Nov 18th, 2001
The fog rolled in from the Pacific Ocean this morning in silent, billowy puffs as my friend Arie` and I sat down outside for breakfast across the street from the beach in Laguna. Arie` (not to be confused with my daughter Auri) and his wife Sharron came in from Scottdsale this weekend so that Sharron could attend a seminar in Irvine and they chose to stay at my place instead of a hotel. With Sharron tucked happily away in her seminar, the boys were free to go play. And of course we chose to play in Laguna. Where else?
I met Arie` and Sharron nine years ago in Scottsdale, Arizona where they had just moved to from Israel. Like them, I was also in the process of making a new home in the Sonoran Desert at the time and over the years we have slowly but surely developed a strong and wonderful friendship. It was Sharron, a Doctor of Oriental and Naturopathic Medicine, who guided Les and me through the difficult process of Les' illness and passing. And it was into her arms that I collapsed when she and Arie` arrived at the house a couple of hours after Les died. Sharron has continued to be a friend whose phone calls and words of support and love have never failed to arrive week after week, month after month and year after year for the past four years.

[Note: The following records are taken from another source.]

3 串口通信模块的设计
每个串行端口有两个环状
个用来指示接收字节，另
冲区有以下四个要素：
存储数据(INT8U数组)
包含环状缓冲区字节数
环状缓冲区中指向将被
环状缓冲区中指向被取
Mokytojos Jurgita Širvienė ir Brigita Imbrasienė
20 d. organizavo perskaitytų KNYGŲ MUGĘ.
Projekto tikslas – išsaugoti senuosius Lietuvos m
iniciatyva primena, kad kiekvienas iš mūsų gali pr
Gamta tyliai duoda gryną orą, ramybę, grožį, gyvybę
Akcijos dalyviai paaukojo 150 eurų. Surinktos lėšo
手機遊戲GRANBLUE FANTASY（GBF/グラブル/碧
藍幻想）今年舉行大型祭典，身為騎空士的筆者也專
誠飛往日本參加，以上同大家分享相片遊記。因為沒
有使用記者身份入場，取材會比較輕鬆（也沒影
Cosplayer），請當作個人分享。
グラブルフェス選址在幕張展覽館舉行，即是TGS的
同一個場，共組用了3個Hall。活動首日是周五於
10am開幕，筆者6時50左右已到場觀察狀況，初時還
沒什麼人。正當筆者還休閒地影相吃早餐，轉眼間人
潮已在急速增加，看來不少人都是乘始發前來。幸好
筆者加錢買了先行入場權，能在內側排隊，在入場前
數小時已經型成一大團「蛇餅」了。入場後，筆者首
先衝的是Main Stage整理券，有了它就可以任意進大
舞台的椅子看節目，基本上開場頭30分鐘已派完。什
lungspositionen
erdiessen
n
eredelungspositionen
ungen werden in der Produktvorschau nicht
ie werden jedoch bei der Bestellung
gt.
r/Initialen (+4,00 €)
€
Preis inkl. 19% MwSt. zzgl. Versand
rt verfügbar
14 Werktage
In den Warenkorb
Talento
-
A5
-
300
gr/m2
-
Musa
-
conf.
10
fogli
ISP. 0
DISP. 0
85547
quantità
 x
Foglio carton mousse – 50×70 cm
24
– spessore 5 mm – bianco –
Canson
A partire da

While Sharron and I have gabbed away incessantly on the phone or in person at their home in Scottsdale, Arie` has always in the background, smiling, teasing and busy getting on with his work building one of the most prestigious Lighting Design Firms in the Western United States. His unquestioning approval of our friendship has always given Sharron and me carte blanche to enjoy ourselves in any way that we've chosen to. And this weekend, Sharron got to return the favor.
On a couple of different occasions in the past year and a half since I moved back to California, Arie` has come out to the coast for seminars and business meetings and it was here that he and I began to develop a friendship of our own, quite apart from the friendship that I enjoy with Sharron. And this weekend for the first time, Arie` and I actually got to spend two full days together, tooling around in my new little convertible, walking on the beach, browsing through nurseries and of course, eating. And eating and eating and eating. It occured to me today that I'd really gotten out of the habit of eating like normal people do because I'm alone most of the time and I eat out of subsistence rather than for the enjoyment of doing it. But when there's someone there to enjoy a meal with, it's a lot more fun to sit down and eat. What a revelation! I hated to see Arie` and Sharron leave this evening because it means I'll probably go back to foraging.
Arie` and I went for a walk on the beach in Laguna yesterday afternoon. The tide was low and the sun just barely hidden behind a thin veil of clouds, although close enough and warm enough to make it feel like paradise. Even though I've walked along the beach there in Laguna hundreds of times, yesterday was the first time that I'd stopped to play in the tide pools - something that I did mostly because Arie` stopped to do it. We sat on our haunches at the edge of a little tide pool for about an hour and a half and watched as an entire world came to life before our eyes in this tranquil little mini-ocean - sea anemones, hermit crabs, mussles and cleverly camouflaged hawkfish, all enjoying a brief respite from the endless tides that wash over them every day of their existence.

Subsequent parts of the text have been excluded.